R: Describe Number of Cases in Data by Group

ncases_desc {quest}

R Documentation

Describe Number of Cases in Data by Group

Description

ncases_desc computes descriptive statistics about the number of cases by group in a data.frame. This is often done in diary studies to obtain information about compliance for the sample. Through the use of the ov.min, prop, and inclusive arguments, the user can specify how many missing values are allowed in a row for it to be counted. ncases_desc is simply ncases_by + psych::describe.

Usage

ncases_desc(
  data,
  vrb.nm = str2str::pick(names(data), val = grp.nm, not = TRUE),
  grp.nm,
  ov.min = 1,
  prop = TRUE,
  inclusive = TRUE,
  interp = FALSE,
  skew = TRUE,
  ranges = TRUE,
  trim = 0.1,
  type = 3,
  quant = c(0.25, 0.75),
  IQR = FALSE
)

Arguments

`data`	data.frame of data.
`vrb.nm`	character vector of colnames from `data` specifying the set of variables to base the ncases on.
`grp.nm`	character vector of colnames from `data` specifying the grouping variables.
`ov.min`	minimum frequency of observed values required per row.
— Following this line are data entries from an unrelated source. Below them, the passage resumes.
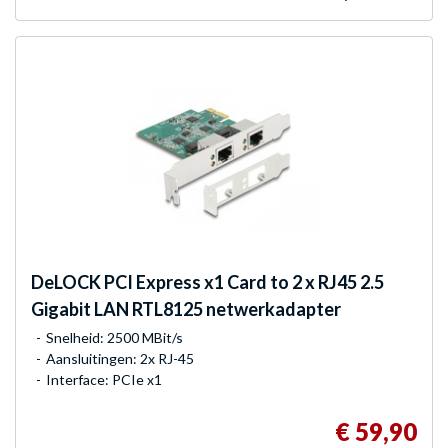
DeLOCK
PCI Express x1 Card to 2 x RJ45 2.5
Gigabit LAN RTL8125 netwerkadapter
Snelheid: 2500 MBit/s
Aansluitingen: 2x RJ-45
Interface: PCIe x1
€ 59,90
If `prop` = TRUE, then this is a decimal between 0 and 1. If `prop` = FALSE, then this is a integer between 0 and `length(vrb.nm)`.
`prop`	logical vector of length 1 specifying whether `ov.min` should refer to the proportion of observed values (TRUE) or the count of observed values (FALSE).
`inclusive`	logical vector of length 1 specifying whether the case should be included if the frequency of observed values in a row is exactly equal to `ov.min`.
`interp`	logical vector of length 1 specifying whether the median should be standard (FALSE) or interpolated (TRUE).
`skew`	logical vector of length 1 specifying whether skewness and kurtosis should be calculated (TRUE) or not (FALSE).
`ranges`	logical vector of length 1 specifying whether the minimum, maximum, and range (i.e., maximum - minimum) should be calculated (TRUE) or not (FALSE). Note, if `ranges` = FALSE, the trimmed mean and median absolute deviation is also not computed as per the `psych::describe` function behavior.
`trim`	numeric vector of length 1 specifying the top and bottom quantiles of data that are to be excluded when calculating the trimmed mean. For example, the default value of 0.1 means that only data within the 10th - 90th quantiles are used for calculating the trimmed mean.
`type`	numeric vector of length 1 specifying the type of skewness and kurtosis coefficients to compute. See the details of `psych::describe`. The options are 1, 2, or 3.
`quant`	numeric vector specifying the quantiles to compute. Foe example, the default value of c(0.25, 0.75) computes the 25th and 75th quantiles of the group number of cases. If `quant` = NULL, then no quantiles are returned.
`IQR`	logical vector of length 1 specifying whether to compute the Interquartile Range (TRUE) or not (FALSE), which is simply the 75th quantil - 25th quantile.

Value

numeric vector containing descriptive statistics about number of cases by group. Note, which elements are returned depends on the arguments. See each argument's description.

n: number of groups
mean: mean
sd: standard deviation
median: median (standard if interp = FALSE, interpolated if interp = TRUE)
trimmed: trimmed mean based on trim
mad: median absolute difference
min: minimum
max: maximum
range: maximum - minumum
skew: skewness
kurtosis: kurtosis
se: standard error of the mean
IQR: 75th quantile - 25th quantile
QX.XX: quantiles, which are named by quant (e.g., 0.25 = "Q0.25")

Examples

tmp_nm <- c("outcome","case","session","trt_time")
dat <- as.data.frame(lmeInfo::Bryant2016)[tmp_nm]
stats_by <- psych::statsBy(dat, group = "case") # doesn't include everything you want
ncases_desc(data = dat, grp.nm = "case")
dat2 <- as.data.frame(ChickWeight)
ncases_desc(data = dat2, grp.nm = "Chick")
ncases_desc(data = dat2, grp.nm = "Chick", trim = .05)
ncases_desc(data = dat2, grp.nm = "Chick", ranges = FALSE)
ncases_desc(data = dat2, grp.nm = "Chick", quant = NULL)
ncases_desc(data = dat2, grp.nm = "Chick", IQR = TRUE)